Offset mortgages can be attractive for borrowers who have spare cash that they want to hang on to, perhaps because of continuing job uncertainty, but which is not earning them much interest because of low savings rates.
This type of mortgage allows homeowners to use their savings to reduce monthly loan costs while keeping full access to their spare money — and to effectively earn an interest rate of 4.6 per cent when most savings accounts are paying one per cent or even less.
How do they work? As well as taking out a mortgage, you have a separate savings account — and sometimes a current account — with the bank that has lent you the mortgage.
Instead of receiving interest, these linked accounts reduce the interest you pay on the mortgage. The account balance is subtracted from the mortgage debt figure, with loan interest only charged on the net difference. For example, if the mortgage is £100,000 and you have savings of £20,000, you only pay loan interest on the £80,000 difference. If you then decide to withdraw £10,000 of savings, you pay mortgage interest on £90,000.
Are they good? In effect, you earn the mortgage rate on the savings you keep with the lender. And because you aren’t actually given this interest, there is no tax to pay.
According to First Direct, a leading provider of offset mortgages, the average homeowner earns 4.6 per cent on savings linked to these mortgages.

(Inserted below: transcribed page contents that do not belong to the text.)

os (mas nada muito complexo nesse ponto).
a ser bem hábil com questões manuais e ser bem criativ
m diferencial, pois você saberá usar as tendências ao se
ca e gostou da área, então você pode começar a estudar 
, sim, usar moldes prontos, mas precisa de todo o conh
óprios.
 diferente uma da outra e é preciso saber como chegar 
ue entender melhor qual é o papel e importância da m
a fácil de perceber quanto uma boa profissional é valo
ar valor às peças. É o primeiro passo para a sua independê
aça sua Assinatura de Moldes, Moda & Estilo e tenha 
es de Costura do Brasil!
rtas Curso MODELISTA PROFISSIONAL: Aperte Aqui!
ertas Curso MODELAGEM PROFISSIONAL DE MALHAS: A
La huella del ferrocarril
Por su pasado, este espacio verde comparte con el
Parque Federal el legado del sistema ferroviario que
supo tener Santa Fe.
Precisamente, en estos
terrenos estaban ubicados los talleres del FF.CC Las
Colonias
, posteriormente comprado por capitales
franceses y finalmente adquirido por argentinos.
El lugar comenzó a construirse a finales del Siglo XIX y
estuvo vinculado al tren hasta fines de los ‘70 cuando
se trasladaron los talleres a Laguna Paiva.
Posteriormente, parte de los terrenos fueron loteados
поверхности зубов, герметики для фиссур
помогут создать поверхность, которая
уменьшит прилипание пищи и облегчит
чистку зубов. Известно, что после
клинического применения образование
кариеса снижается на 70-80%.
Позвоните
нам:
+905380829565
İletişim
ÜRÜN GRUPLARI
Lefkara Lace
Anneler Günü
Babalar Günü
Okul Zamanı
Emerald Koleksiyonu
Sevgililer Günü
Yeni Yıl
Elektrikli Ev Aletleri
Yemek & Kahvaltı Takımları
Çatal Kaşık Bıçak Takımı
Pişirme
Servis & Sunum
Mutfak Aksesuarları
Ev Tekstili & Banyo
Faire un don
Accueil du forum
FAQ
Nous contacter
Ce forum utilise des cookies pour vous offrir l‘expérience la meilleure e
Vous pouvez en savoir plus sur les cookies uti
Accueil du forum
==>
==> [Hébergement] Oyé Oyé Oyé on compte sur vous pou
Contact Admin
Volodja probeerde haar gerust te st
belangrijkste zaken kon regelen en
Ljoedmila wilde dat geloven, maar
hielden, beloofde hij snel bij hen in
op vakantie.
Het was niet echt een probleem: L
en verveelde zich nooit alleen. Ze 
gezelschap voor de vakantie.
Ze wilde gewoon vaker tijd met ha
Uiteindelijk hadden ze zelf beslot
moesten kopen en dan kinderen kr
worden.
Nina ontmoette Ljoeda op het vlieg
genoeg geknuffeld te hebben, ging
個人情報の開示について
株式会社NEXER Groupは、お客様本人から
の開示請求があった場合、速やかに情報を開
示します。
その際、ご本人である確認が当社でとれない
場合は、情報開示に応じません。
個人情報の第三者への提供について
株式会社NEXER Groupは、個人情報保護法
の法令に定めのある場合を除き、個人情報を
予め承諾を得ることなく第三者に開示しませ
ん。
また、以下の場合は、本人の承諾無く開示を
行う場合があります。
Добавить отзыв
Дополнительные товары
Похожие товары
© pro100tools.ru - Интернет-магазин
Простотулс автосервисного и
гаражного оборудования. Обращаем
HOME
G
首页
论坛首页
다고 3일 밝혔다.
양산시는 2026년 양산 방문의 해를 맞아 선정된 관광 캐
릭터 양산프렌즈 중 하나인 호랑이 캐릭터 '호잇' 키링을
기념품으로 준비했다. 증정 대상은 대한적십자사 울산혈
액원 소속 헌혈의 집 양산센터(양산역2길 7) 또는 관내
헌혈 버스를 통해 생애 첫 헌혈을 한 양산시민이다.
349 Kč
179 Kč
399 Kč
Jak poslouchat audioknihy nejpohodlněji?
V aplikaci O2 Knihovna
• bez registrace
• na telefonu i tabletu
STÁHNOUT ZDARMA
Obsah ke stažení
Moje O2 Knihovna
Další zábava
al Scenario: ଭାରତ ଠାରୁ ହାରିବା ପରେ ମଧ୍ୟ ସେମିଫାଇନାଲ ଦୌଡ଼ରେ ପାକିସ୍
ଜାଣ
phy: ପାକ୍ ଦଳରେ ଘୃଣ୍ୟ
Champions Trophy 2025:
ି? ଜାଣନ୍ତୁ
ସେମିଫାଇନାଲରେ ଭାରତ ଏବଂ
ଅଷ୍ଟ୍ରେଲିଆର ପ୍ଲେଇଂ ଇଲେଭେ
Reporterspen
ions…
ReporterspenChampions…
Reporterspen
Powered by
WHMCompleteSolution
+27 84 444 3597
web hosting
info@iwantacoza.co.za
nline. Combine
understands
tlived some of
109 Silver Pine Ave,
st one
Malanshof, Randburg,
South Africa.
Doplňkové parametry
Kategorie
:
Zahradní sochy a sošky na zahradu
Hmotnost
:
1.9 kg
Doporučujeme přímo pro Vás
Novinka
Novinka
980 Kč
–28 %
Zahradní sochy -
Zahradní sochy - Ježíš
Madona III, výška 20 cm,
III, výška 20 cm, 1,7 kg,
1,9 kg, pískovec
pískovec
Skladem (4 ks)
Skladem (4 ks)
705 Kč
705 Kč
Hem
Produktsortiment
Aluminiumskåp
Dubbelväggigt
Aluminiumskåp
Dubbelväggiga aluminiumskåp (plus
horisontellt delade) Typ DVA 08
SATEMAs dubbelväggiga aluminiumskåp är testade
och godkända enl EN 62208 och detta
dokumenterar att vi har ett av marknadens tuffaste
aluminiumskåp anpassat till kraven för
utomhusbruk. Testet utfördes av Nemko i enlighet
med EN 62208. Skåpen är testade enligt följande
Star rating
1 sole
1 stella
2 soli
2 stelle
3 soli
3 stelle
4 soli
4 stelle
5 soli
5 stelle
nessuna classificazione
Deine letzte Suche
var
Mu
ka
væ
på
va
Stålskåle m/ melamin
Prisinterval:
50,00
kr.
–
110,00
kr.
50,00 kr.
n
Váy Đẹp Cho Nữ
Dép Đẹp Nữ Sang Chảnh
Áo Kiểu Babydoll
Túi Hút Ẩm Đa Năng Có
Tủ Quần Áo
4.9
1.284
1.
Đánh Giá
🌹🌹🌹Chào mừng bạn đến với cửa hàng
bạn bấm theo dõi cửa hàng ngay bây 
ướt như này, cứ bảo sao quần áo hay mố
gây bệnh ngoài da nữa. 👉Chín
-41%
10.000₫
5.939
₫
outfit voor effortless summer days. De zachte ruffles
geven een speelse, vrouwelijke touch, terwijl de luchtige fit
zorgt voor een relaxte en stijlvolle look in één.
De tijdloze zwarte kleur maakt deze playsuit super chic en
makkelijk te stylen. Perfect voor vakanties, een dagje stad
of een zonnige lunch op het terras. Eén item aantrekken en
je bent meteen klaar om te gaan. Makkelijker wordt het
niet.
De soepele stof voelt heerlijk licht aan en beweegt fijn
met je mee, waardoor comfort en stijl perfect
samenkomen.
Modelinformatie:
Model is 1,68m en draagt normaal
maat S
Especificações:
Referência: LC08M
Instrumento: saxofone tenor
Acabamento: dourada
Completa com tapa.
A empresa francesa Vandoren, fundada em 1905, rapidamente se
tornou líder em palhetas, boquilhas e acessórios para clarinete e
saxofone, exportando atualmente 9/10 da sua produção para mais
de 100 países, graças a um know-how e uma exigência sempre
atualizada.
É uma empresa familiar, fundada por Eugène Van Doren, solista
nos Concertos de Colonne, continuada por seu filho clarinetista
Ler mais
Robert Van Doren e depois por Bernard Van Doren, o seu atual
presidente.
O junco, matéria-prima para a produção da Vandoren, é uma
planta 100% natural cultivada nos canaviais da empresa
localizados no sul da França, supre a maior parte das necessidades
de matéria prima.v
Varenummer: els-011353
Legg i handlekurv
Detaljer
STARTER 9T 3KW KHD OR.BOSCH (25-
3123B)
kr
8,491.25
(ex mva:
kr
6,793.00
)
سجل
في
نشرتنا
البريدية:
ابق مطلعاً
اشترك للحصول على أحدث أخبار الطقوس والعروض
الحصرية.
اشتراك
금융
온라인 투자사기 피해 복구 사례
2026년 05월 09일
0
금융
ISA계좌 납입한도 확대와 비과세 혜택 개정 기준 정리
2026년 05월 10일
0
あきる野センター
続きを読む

However, offset loan rates can be higher than those on conventional mortgages. Offsets therefore make most sense for borrowers with significant savings, particularly for higher-rate taxpayers who would otherwise lose 40 per cent of their interest in taxable accounts. Self-employed people with large amounts of cash sitting in their accounts at various times of the month also stand to benefit.
And current accounts? These use the offset principle as well but put your credit and debit balances in one pot, rather than keeping them separate. This means you are constantly in the red, and some experts think traditional offsets are easier to manage.